Brita GmbH contre Hauptzollamt Hamburg‑Hafen


V – Conclusion

140. Au vu de ce qui précède, nous proposons à la Cour de répondre de la manière suivante au Finanzgericht Hamburg:

«1) Les autorités douanières de l’État d’importation ne sont pas liées par le résultat du contrôle a posteriori effectué par les autorités douanières de l’État d’exportation dans le cadre de la procédure de contrôle prévue à l’article 32 du protocole n° 4 à l’accord euro‑méditerranéen établissant une association entre les Communautés européennes et leurs États membres, d’une part, et l’État d’Israël, d’autre part, lorsque le différend existant entre les autorités douanières des États parties à cet accord porte sur l’étendue du champ d’application territorial dudit accord.

2) En outre, les autorités douanières allemandes n’étaient pas dans l’obligation de soumettre, au comité de coopération douanière, le différend qui les oppose aux autorités douanières israéliennes.

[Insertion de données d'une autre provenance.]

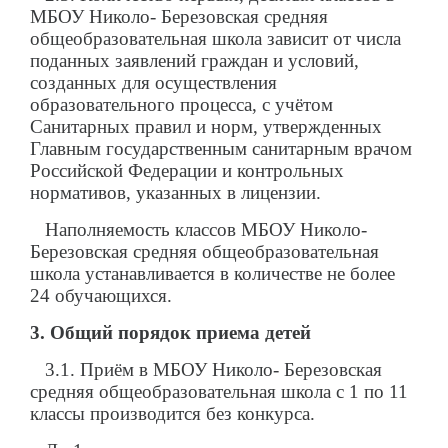
МБОУ Николо- Березовская средняя
общеобразовательная школа зависит от числа
поданных заявлений граждан и условий,
созданных для осуществления
образовательного процесса, с учётом
Санитарных правил и норм, утвержденных
Главным государственным санитарным врачом
Российской Федерации и контрольных
нормативов, указанных в лицензии.
Наполняемость классов МБОУ Николо-
Березовская средняя общеобразовательная
школа устанавливается в количестве не более
24 обучающихся.
3. Общий порядок приема детей
3.1. Приём в МБОУ Николо- Березовская
средняя общеобразовательная школа с 1 по 11
классы производится без конкурса.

3) Des marchandises certifiées par les autorités douanières israéliennes comme étant d’origine israélienne, mais dont il s’avère qu’elles sont originaires des territoires occupés et, plus précisément, de Cisjordanie, ne peuvent bénéficier ni du régime préférentiel en vertu de l’accord euro‑méditerranéen établissant une association entre les Communautés européennes et leurs États membres, d’une part, et l’État d’Israël, d’autre part, ni de celui instauré par l’accord d’association euro‑méditerranéen intérimaire relatif aux échanges et à la coopération entre la Communauté européenne, d’une part, et l’Organisation de libération de la Palestine (OLP), agissant pour le compte de l’Autorité palestinienne de la Cisjordanie et de la bande de Gaza, d’autre part.»